Companies, trade groups and universities who fear that many important discoveries may no longer qualify for patents are among a broad coalition urging the U.S. Supreme Court to review the cancellation of a patent on a less risky form of prenatal testing.
The justices are set to consider on Thursday whether to take the case involving biotechnology company Sequenom Inc’s patent, which was thrown out in 2013 during infringement litigation with rival Ariosa Diagnostics, a unit of Roche Holding AG.
Sequenom’s patent relates to a non-invasive test of a pregnant woman’s blood to detect fetal DNA, in order to screen for genetic abnormalities such as Down Syndrome. Doctors say such tests have dramatically reduced the need for invasive tests such as amniocentesis, which carry a small risk of miscarriage.
In June 2015, the U.S. Court of Appeals for the Federal Circuit in Washington, D.C., agreed with Sequenom that the patented method “revolutionized” prenatal care, but nonetheless upheld the cancellation of the patent, citing a Supreme Court precedent.
Some 40 different companies, lobbying organizations, research institutions and legal groups, including Microsoft Corp and Novartis AG, have submitted their views to the high court in 24 friend of the court briefs. All are backing Sequenom’s bid to have the justices hear the case, according to a Reuters review of the documents.
A representative for Sequenom could not immediately be reached on Wednesday. Ariosa’s attorney David Gindler declined to comment.
Sequenom’s MaterniT21 prenatal test competes with Ariosa’s Harmony test. Both companies are based in California.
After the Federal Circuit said Sequenom’s patent violated a rule against patenting natural phenomena, Sequenom asked the high court to clarify its 2012 precedent, Mayo v. Prometheus, saying it should not bar patents on applications of a newly discovered phenomenon.
The company warned that investment in research could dry up if patents continue to be invalidated.
Roche told the court not to hear the case, saying the precedent should not be overturned.
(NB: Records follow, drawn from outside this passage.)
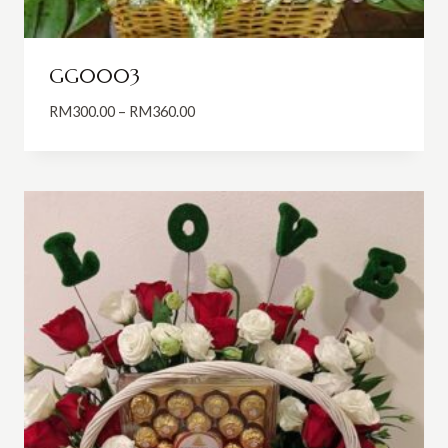
GG0003
Price
RM
300.00
–
RM
360.00
range:
RM300.00
through
RM360.00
Microsoft said the case also has implications for computer-related patents, which are being “routinely invalidated” by federal courts.
Jeffrey Lewis, a patent attorney with the Fried Frank firm in New York, said the court will likely hear the case to sort out the law. “I think there is enough public interest that it will have the court’s attention,” he said.
The case is Sequenom, Inc v. Ariosa Diagnostics, Inc et al, in the Supreme Court of the United States, No. 15-1182.